- _PROBLEM STATEMENT_
Below are records to repeat exactly. Omit the pictures from the copy.

- _SUPPLIED DATA_
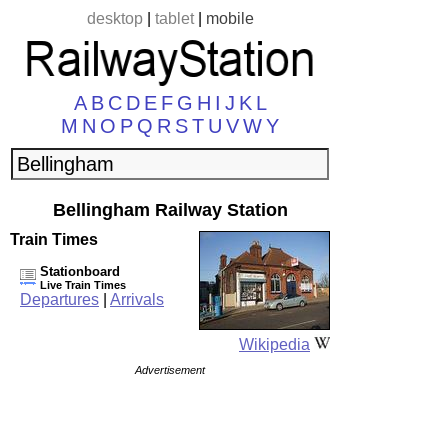
desktop
|
tablet
|
mobile
A
B
C
D
E
F
G
H
I
J
K
L
M
N
O
P
Q
R
S
T
U
V
W
Y
Bellingham Railway Station
Train Times
Stationboard
Live Train Times
Departures
|
Arrivals
Wikipedia
Advertisement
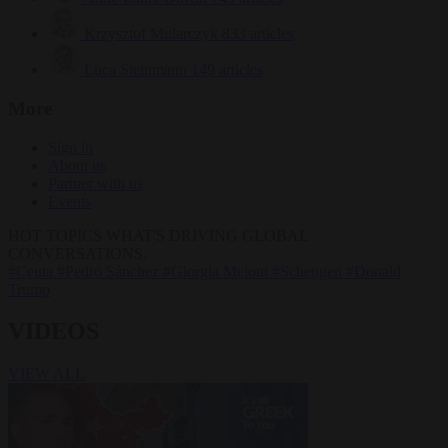
Krzysztof Mularczyk
833 articles
Luca Steinmann
149 articles
More
Sign in
About us
Partner with us
Events
HOT TOPICS
WHAT'S DRIVING GLOBAL
CONVERSATIONS.
#Ceuta
#Pedro Sánchez
#Giorgia Meloni
#Schengen
#Donald
Trump
VIDEOS
VIEW ALL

- _EXPECTED ANSWER_
desktop
|
tablet
|
mobile
A
B
C
D
E
F
G
H
I
J
K
L
M
N
O
P
Q
R
S
T
U
V
W
Y
Bellingham Railway Station
Train Times
Stationboard
Live Train Times
Departures
|
Arrivals
Wikipedia
Advertisement
Krzysztof Mularczyk
833 articles
Luca Steinmann
149 articles
More
Sign in
About us
Partner with us
Events
HOT TOPICS
WHAT'S DRIVING GLOBAL
CONVERSATIONS.
#Ceuta
#Pedro Sánchez
#Giorgia Meloni
#Schengen
#Donald
Trump
VIDEOS
VIEW ALL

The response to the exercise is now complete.